The World Bank recently looked at Brazil’s competitiveness, in particular the business environment and logistics costs structure. In a report titled “The Brazilian Competitiveness Cliff”, published in February 2013, Otaviano Canuto, Matheus Cavallari, and José Guilherme Reis conclude “there are significant cost pressures and competitiveness issues affecting the industrial sector, not only with respect to foreign trade, but also domestically. The findings here support the hypothesis that the challenges to a better export performance are more linked to the supply-side agenda, rather than to export-promotion types of policy.”
The authors go on: “Considering the elements of declining competitiveness are essential to develop policies that will increase productivity and help Brazil to better compete globally and domestically.
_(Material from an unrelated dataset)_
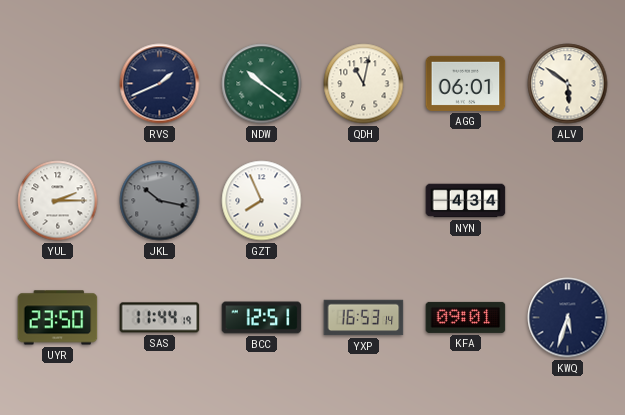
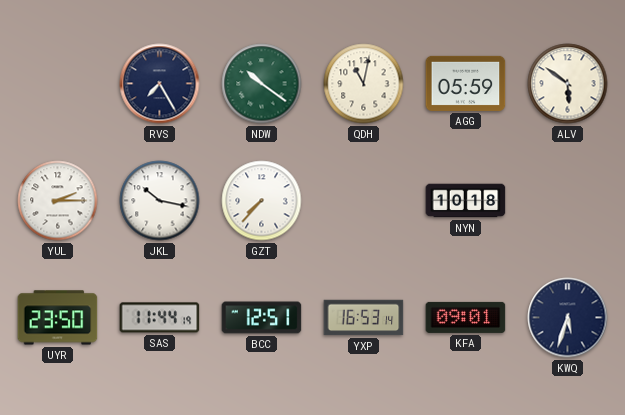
RVS: 1:41 -> 7:25
AGG: 06:01 -> 05:59
JKL dial: grey -> white
GZT: 7:56 -> 7:37
NYN: 4:34 -> 10:18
To strengthen industry productivity, broad measures to improve the efficiency of service sectors are critical. Thus, a wide effort on the supply side will be necessary, rather than just a short-term stimulus or focused policies favoring some export sectors. The combination of rising real average earnings and stagnant (or falling) labor productivity has harmed Brazil’s export competitiveness, particularly the industrial sector’s capacity to compete with imports. The sharp increase in unit labor costs partially explains that weakness, although only for recent quarters.
The appreciation of the real effective exchange rate was certainly not negligible in the last decade. Although a stronger currency is one of the elements behind the lower competitiveness in Brazilian exports, sluggish productivity performance and a real wage uptrend explain a significant part of the current overall loss of competitiveness.”
“Trade openness in Brazil is among the lowest in the world, considering the level of income per capita, Brazil still shows trade flow levels that are well below the predicted value. The business environment has not helped Brazil contend with stronger competition in global markets. The logistics infrastructure, which is widely recognized as inefficient and costly to Brazilian exports, as well as many other factors such as a very complex and costly tax system, have taken a toll on Brazilian firms. This diagnostic reinforces the importance of resuming the agenda of microeconomic reforms, increasing the investment-to-GDP ratio, and advancing toward a better-skilled human capital base. Promoting and rewarding productivity gains in a competitive economy, including the service sector, are the only options to accelerate growth and overcome possible middle-income growth traps.”
This report comes at time when the government seems intent on furthering its policy to pressure business into local procurement and local sourcing via new regulations imposed 'in synch' with tax reductions on products manufactured locally. The most recent change has been in relation to television, broadband and mobile internet businesses, all delivering goods to consumers. This affects not only television but also the emerging 4G market and Brazil's mobile handset manufacturers. Brazil imposes high tariffs on imports across diverse sectors, including automobiles, automotive parts, information technology and electronics, chemicals, plastics, industrial machinery, and textiles and apparel. By agreement, Brazil maintains higher tariffs than it's MERCOSUR partners on many tech/hi-tech items.